Euforia, która po piątkowej sesji zapanowała na światowych rynkach finansowych (była reakcją na ustalenia czwartkowego szczytu unijnego), okazała się ulotna. Inwestorzy szybko zdali sobie sprawę, że mają do czynienia z kolejnymi deklaracjami polityków, za którymi – na razie – nie idą konkretne działania ratujące gospodarki Starego Kontynentu.

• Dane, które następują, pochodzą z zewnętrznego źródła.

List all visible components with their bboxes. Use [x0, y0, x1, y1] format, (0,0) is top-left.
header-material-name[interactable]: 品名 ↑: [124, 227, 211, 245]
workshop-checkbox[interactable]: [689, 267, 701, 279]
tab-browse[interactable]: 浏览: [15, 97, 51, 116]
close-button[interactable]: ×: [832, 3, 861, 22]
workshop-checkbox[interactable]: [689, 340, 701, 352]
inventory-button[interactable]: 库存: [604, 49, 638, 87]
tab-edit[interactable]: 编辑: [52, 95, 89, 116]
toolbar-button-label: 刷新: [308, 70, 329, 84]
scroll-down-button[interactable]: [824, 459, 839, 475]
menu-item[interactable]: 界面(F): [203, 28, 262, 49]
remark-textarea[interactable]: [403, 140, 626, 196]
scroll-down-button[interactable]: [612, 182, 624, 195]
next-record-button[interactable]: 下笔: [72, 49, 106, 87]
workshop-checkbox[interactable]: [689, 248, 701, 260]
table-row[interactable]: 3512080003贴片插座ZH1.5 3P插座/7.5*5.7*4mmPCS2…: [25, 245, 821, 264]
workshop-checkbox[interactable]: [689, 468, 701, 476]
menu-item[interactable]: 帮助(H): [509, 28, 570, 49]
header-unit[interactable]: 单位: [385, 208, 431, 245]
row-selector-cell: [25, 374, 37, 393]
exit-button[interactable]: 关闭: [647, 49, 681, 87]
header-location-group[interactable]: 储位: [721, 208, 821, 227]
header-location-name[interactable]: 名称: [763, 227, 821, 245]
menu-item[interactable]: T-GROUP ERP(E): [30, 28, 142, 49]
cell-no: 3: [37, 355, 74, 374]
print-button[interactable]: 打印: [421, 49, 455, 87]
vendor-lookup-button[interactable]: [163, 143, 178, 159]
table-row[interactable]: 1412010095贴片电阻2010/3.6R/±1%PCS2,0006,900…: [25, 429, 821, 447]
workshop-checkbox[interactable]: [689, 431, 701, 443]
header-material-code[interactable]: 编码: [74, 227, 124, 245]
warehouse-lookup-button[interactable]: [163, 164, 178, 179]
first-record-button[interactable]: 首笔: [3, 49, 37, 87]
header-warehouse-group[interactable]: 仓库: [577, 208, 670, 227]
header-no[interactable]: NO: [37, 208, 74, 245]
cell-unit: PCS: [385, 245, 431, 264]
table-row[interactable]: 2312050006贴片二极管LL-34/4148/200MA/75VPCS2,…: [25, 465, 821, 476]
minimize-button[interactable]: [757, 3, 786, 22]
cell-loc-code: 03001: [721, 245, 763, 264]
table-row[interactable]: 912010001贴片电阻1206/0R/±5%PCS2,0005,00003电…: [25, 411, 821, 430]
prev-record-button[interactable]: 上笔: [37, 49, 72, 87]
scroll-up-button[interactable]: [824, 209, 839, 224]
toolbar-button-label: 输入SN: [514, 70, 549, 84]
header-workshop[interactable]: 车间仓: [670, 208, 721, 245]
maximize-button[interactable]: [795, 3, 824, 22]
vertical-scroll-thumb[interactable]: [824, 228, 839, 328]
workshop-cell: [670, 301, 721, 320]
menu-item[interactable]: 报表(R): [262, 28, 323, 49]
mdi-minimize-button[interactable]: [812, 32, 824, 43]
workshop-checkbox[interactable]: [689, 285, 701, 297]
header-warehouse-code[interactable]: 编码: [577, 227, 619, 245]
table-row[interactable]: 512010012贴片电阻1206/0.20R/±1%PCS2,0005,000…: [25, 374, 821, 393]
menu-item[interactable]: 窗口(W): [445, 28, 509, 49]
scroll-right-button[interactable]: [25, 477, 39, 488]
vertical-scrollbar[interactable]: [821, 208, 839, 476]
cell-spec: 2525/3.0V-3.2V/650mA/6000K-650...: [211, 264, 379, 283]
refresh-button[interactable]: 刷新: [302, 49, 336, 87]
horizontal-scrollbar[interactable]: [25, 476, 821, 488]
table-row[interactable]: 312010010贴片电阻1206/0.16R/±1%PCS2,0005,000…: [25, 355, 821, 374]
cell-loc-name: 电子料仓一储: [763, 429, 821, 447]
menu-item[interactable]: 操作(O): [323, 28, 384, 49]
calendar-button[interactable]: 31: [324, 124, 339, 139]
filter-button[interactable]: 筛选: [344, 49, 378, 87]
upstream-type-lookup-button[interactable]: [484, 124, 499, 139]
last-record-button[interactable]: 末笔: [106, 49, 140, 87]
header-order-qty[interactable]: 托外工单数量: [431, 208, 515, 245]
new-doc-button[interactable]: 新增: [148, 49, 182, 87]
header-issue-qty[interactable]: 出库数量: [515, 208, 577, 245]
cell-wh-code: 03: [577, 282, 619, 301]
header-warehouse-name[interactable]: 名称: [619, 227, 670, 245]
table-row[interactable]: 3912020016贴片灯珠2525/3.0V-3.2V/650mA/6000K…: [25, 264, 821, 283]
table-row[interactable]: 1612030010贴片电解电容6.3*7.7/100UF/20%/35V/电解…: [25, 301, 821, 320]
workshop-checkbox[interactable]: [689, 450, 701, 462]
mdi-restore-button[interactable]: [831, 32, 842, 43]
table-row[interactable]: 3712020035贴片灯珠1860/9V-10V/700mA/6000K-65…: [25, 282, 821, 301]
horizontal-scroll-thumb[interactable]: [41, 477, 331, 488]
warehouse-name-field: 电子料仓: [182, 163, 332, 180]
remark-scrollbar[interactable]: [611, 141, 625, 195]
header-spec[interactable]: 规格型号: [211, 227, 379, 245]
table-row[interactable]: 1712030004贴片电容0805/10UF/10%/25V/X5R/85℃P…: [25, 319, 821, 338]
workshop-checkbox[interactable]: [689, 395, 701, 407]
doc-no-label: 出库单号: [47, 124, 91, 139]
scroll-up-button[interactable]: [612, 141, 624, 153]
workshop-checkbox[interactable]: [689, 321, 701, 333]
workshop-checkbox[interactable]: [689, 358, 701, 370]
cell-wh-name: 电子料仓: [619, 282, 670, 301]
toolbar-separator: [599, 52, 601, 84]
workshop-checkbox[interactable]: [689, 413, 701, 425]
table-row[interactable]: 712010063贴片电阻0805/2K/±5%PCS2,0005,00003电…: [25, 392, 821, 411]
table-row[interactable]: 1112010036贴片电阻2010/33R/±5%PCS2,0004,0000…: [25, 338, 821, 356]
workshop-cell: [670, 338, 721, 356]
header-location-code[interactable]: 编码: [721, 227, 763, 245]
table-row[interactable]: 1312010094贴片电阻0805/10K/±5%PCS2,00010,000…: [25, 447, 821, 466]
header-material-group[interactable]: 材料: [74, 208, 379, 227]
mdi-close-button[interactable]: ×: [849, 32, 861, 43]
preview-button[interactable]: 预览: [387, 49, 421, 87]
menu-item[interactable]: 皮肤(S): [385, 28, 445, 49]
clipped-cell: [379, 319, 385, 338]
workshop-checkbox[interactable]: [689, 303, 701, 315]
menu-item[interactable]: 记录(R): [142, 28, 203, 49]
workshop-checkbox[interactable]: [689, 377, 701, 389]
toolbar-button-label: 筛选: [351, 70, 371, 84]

Dlatego poniedziałkowe notowania rozpoczęły się znacznie spokojniej, na poziomach zamknięć z poprzedniego dnia. Inwestorzy wstrzymywali się od zakupów, czekając na publikowane przed południem dane makroekonomiczne dotyczące koniunktury (wskaźnik PMI) w strefie euro i jej najważniejszych gospodarkach. Okazało się, że czerwcowe odczyty PMI dla przemysłu są neutralne lub trochę lepsze, niż oczekiwano. Tylko w przypadku Francji wskaźnik był niższy, niż oczekiwali specjaliści. Dla Niemiec, Wielkiej Brytanii i całej strefy euro dane okazały się wyższe, niż prognozowano. Neutralne okazały się też dane o majowym bezrobociu w strefie euro. Wzrosło co prawda do 11,1 proc. z 11 proc. miesiąc wcześniej, ale takiego wyniku się spodziewano.
Kiepsko na tym tle wypadła jednak Polska. Czerwcowy PMI obniżył się do 48 pkt, czyli okazał się gorszy niż w maju (48,9 pkt) i niższy, niż prognozowali analitycy (48,6 pkt). Spadł również do najniższego poziomu od 35 miesięcy.
Dlatego warszawski parkiet był w poniedziałek jednym z outsiderów Europy. Indeks WIG20 zakończył dzień na poziomie 2254,86 pkt, co oznaczało 0,9-proc. spadek. W dół ciągnęły go m.in. papiery PGNiG, które straciły 2,6 proc. Liderem zwyżek był Synthos drożejący o 3,88 proc. Nieco lepiej radził sobie indeks szerokiego rynku WIG. Zniżkował o 0,55 proc., do 40 585,86 pkt. Zmianom towarzyszyły niewielkie obroty. Wyniosły 450 mln zł. Były 38 proc. niższe niż w piątek.